# NCAA Tourney pickem brackets



## grunt_smacker (Sep 7, 2007)

Sorry this is last minute, but anybody wanting to join in from past years, please do so!
We got hosed and did not get to enjoy any tournament action last year. So please join in for the fun and bragging rights if you win!


https://tournament.fantasysports.yahoo.com/t1/group/35229/invitation?key=17e8e82690a5da36

It is through yahoo, so you will need to already be set up with a yahoo account.

Thanks again, and good luck!!!


----------



## grunt_smacker (Sep 7, 2007)

The one thing I ask, is that you name your bracket after your UWN screen name so that we know who is who we are going against.


----------



## nocturnalenemy (Jun 26, 2011)

I'm in. Love this time of year!


----------



## Catherder (Aug 2, 2008)

Joined and completed bracket. Good luck, all. I, for one, will need it.


----------



## Critter (Mar 20, 2010)

Well, I started out with a bang with Ohio State loosing in the first round


----------



## 2full (Apr 8, 2010)

I doubt that many if any, picked Ohio State to lose. I know I didn't in the pool I'm in. 
Purdue hurt me as well. Not as bad, but it hurt.


----------



## Brettski7 (May 11, 2020)

2full said:


> I doubt that many if any, picked Ohio State to lose. I know I didn't in the pool I'm in.
> Purdue hurt me as well. Not as bad, but it hurt.
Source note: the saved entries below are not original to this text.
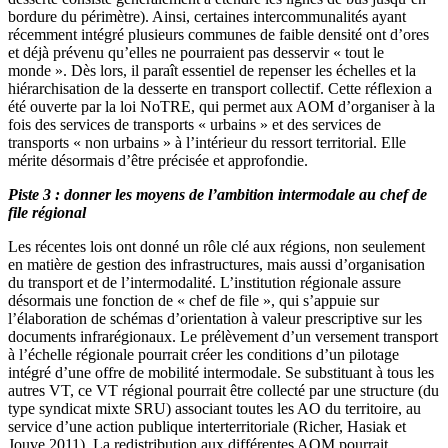
bordure du périmètre). Ainsi, certaines intercommunalités ayant
récemment intégré plusieurs communes de faible densité ont d’ores
et déjà prévenu qu’elles ne pourraient pas desservir « tout le
monde ». Dès lors, il paraît essentiel de repenser les échelles et la
hiérarchisation de la desserte en transport collectif. Cette réflexion a
été ouverte par la loi NoTRE, qui permet aux AOM d’organiser à la
fois des services de transports « urbains » et des services de
transports « non urbains » à l’intérieur du ressort territorial. Elle
mérite désormais d’être précisée et approfondie.
Piste 3 : donner les moyens de l’ambition intermodale au chef de
file régional
Les récentes lois ont donné un rôle clé aux régions, non seulement
en matière de gestion des infrastructures, mais aussi d’organisation
du transport et de l’intermodalité. L’institution régionale assure
désormais une fonction de « chef de file », qui s’appuie sur
l’élaboration de schémas d’orientation à valeur prescriptive sur les
documents infrarégionaux. Le prélèvement d’un versement transport
à l’échelle régionale pourrait créer les conditions d’un pilotage
intégré d’une offre de mobilité intermodale. Se substituant à tous les
autres VT, ce VT régional pourrait être collecté par une structure (du
type syndicat mixte SRU) associant toutes les AO du territoire, au
service d’une action publique interterritoriale (Richer, Hasiak et
Jouve 2011). La redistribution aux différentes AOM pourrait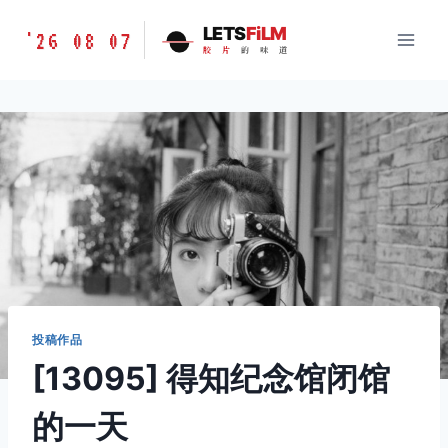
跳
胶
LETS
FiLM
'26 08 07
到
胶
片
的
味
道
片
内
的
容
味
道
LETSFILM
投稿作品
[13095] 得知纪念馆闭馆
的一天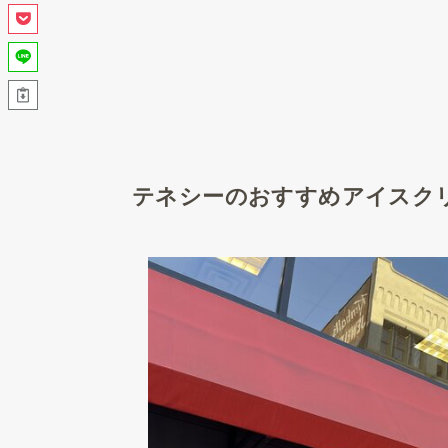
テネシーのおすすめアイスクリーム『C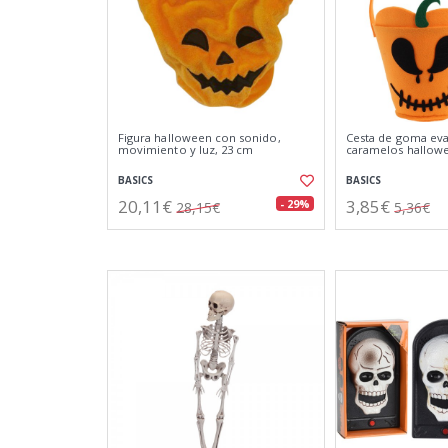
Figura halloween con sonido,
Cesta de goma eva
movimiento y luz, 23 cm
caramelos hallow
BASICS
BASICS
20,11€
3,85€
- 29%
28,15€
5,36€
I picked them to lose but down the line. 


Sent from my iPhone using Tapatalk


----------



## 2full (Apr 8, 2010)

I should have wrote that I didn't have them losing so early. I had the winning a couple more before being outed.


----------



## Critter (Mar 20, 2010)

I had them going to the final 4 so they hurt me real bad, but other than their loss I didn't do too bad on opening night. We'll see what happens today and tomorrow.


----------



## Brettski7 (May 11, 2020)

Actually I just checked on my bracket and I actually picked Ohio as champions lol ahahahahahaha. I screwed that up. 


Sent from my iPhone using Tapatalk


----------



## 2full (Apr 8, 2010)

Maybe not......🤪


----------



## 2full (Apr 8, 2010)

Ohio, or Ohio State, guess I should clarify.


----------



## Vanilla (Dec 11, 2009)

Catherder with the early lead!


----------



## Catherder (Aug 2, 2008)

Not sure how long that will last. Tons of upsets.


----------



## Vanilla (Dec 11, 2009)

March Madness is awesome!

UCLA goes from being one of the last 4 to get in the tourney to one of the last 4 remaining in the tourney. A real tournament to crown a champion. What a novel idea! Football is so far behind.


----------



## Vanilla (Dec 11, 2009)

Well, looks like I sucked the least. What do I win? 😂


----------



## 2full (Apr 8, 2010)

How many wins did you have ??


----------



## Catherder (Aug 2, 2008)

Congrats! 

It was a tough year this year for bracket contests.


----------